Saved entries:
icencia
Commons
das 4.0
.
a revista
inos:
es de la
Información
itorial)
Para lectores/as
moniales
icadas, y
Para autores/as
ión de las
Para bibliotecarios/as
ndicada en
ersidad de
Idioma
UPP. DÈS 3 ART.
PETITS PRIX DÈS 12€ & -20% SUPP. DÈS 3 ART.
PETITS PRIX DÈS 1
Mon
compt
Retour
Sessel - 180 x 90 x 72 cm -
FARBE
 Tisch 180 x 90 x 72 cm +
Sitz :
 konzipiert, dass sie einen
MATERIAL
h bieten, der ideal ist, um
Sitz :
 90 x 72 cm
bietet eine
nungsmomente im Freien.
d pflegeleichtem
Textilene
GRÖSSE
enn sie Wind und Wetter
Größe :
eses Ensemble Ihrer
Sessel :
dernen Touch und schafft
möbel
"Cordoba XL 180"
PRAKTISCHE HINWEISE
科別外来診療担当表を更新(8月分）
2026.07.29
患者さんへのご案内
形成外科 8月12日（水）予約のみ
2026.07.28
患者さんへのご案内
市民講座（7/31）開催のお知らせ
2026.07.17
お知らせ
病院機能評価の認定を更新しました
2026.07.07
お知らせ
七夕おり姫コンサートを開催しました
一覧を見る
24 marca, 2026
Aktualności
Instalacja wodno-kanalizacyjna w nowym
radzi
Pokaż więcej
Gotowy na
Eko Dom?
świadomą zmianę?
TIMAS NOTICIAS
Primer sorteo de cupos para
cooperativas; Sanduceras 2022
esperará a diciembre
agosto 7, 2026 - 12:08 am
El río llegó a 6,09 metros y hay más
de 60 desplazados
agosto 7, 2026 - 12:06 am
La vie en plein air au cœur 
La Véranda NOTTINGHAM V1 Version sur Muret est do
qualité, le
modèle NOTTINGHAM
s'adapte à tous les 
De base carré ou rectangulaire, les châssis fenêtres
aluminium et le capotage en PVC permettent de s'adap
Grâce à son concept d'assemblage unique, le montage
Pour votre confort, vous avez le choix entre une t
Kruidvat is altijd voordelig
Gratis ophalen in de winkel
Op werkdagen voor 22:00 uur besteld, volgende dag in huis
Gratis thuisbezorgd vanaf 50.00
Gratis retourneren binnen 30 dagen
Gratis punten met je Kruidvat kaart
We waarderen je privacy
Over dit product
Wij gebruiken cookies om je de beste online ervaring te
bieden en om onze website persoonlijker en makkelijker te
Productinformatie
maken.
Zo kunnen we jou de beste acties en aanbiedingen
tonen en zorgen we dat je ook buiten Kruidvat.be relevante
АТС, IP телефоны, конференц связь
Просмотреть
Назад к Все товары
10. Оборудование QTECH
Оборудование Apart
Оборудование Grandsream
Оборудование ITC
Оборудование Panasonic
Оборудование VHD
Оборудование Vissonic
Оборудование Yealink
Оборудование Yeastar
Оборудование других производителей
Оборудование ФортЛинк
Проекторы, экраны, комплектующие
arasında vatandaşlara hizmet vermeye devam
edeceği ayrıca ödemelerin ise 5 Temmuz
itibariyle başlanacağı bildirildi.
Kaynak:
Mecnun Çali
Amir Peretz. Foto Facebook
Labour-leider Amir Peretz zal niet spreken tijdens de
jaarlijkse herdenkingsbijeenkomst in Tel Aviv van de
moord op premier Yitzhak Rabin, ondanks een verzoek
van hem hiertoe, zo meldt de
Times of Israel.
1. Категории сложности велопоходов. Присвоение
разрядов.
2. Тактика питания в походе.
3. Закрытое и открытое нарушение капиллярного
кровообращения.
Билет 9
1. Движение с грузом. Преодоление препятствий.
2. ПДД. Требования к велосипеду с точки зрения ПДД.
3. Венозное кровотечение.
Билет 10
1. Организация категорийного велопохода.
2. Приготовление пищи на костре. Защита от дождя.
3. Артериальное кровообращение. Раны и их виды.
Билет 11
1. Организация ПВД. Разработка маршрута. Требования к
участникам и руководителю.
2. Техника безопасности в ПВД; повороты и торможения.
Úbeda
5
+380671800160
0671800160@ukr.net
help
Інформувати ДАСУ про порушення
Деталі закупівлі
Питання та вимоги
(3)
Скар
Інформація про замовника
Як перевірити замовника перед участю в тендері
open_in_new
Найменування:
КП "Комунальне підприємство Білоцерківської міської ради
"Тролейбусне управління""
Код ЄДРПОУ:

Your goal:
Count the lines in the entries where the string "Требования" appears, and report only the number.

Solution to the problem:
2